:: TASK DESCRIPTION ::
Using the data that follows, report how many lines include "راحتی"; output no other text.
--- INPUT DATA Enclosed Below ---
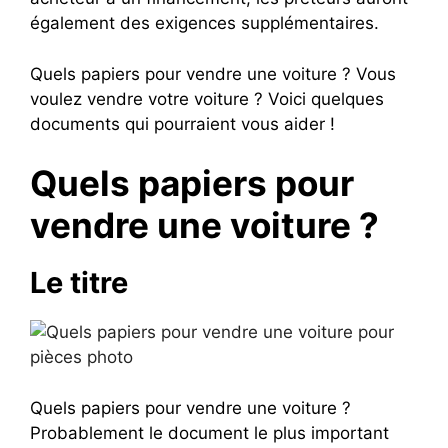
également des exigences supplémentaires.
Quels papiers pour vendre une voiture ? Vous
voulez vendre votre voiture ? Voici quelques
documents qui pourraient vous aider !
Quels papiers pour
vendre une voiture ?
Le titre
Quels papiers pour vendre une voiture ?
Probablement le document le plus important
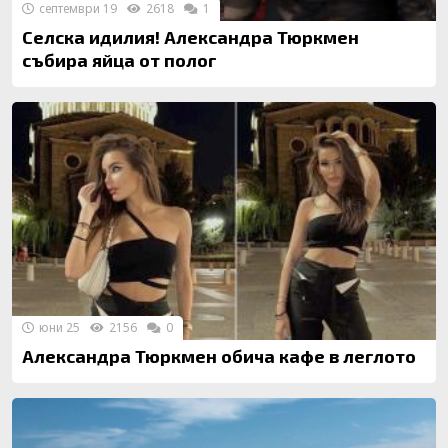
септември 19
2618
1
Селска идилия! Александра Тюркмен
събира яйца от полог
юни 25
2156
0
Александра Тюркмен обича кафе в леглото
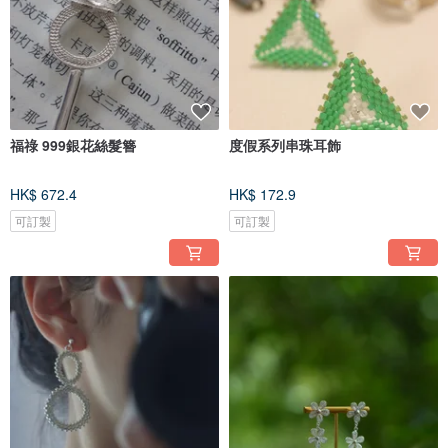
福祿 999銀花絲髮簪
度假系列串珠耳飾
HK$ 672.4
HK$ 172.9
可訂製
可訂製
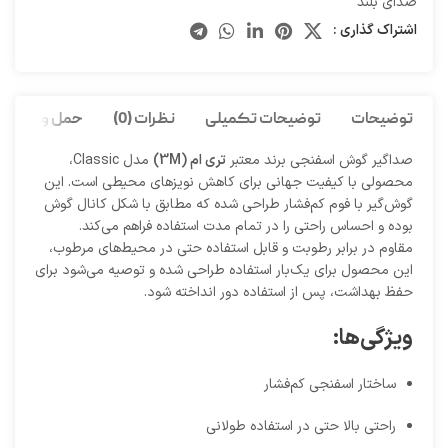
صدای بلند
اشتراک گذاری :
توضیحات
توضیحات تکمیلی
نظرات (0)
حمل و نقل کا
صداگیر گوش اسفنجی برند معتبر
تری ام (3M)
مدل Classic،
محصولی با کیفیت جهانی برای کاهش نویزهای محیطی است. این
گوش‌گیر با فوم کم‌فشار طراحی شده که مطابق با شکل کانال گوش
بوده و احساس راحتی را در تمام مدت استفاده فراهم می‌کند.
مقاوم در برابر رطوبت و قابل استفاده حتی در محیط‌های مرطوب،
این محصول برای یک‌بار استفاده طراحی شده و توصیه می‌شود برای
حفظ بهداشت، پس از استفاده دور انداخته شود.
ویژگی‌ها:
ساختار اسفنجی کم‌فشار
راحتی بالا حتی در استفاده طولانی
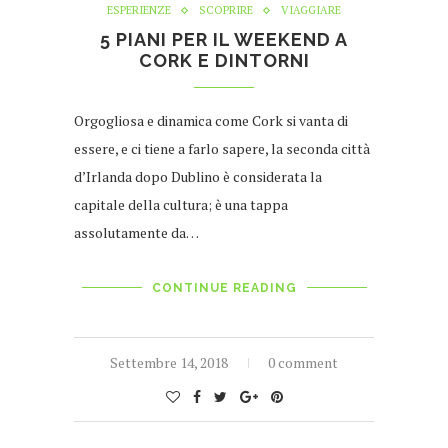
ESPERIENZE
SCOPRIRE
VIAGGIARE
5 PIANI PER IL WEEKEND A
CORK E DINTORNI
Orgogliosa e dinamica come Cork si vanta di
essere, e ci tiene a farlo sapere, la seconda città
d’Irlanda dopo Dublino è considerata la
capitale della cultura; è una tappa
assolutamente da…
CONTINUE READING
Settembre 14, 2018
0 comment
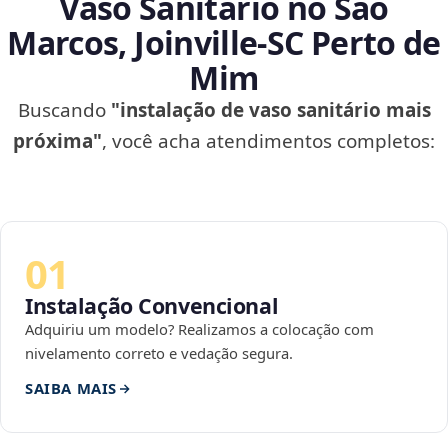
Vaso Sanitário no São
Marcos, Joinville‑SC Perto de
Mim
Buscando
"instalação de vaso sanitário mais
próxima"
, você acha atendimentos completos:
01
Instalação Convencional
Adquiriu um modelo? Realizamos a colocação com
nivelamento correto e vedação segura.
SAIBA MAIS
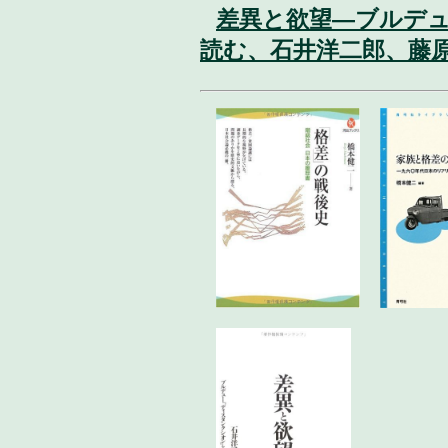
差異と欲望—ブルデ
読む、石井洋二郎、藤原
--- End of Enclosed INPUT DATA ---
:: TASK OUTPUT ::
2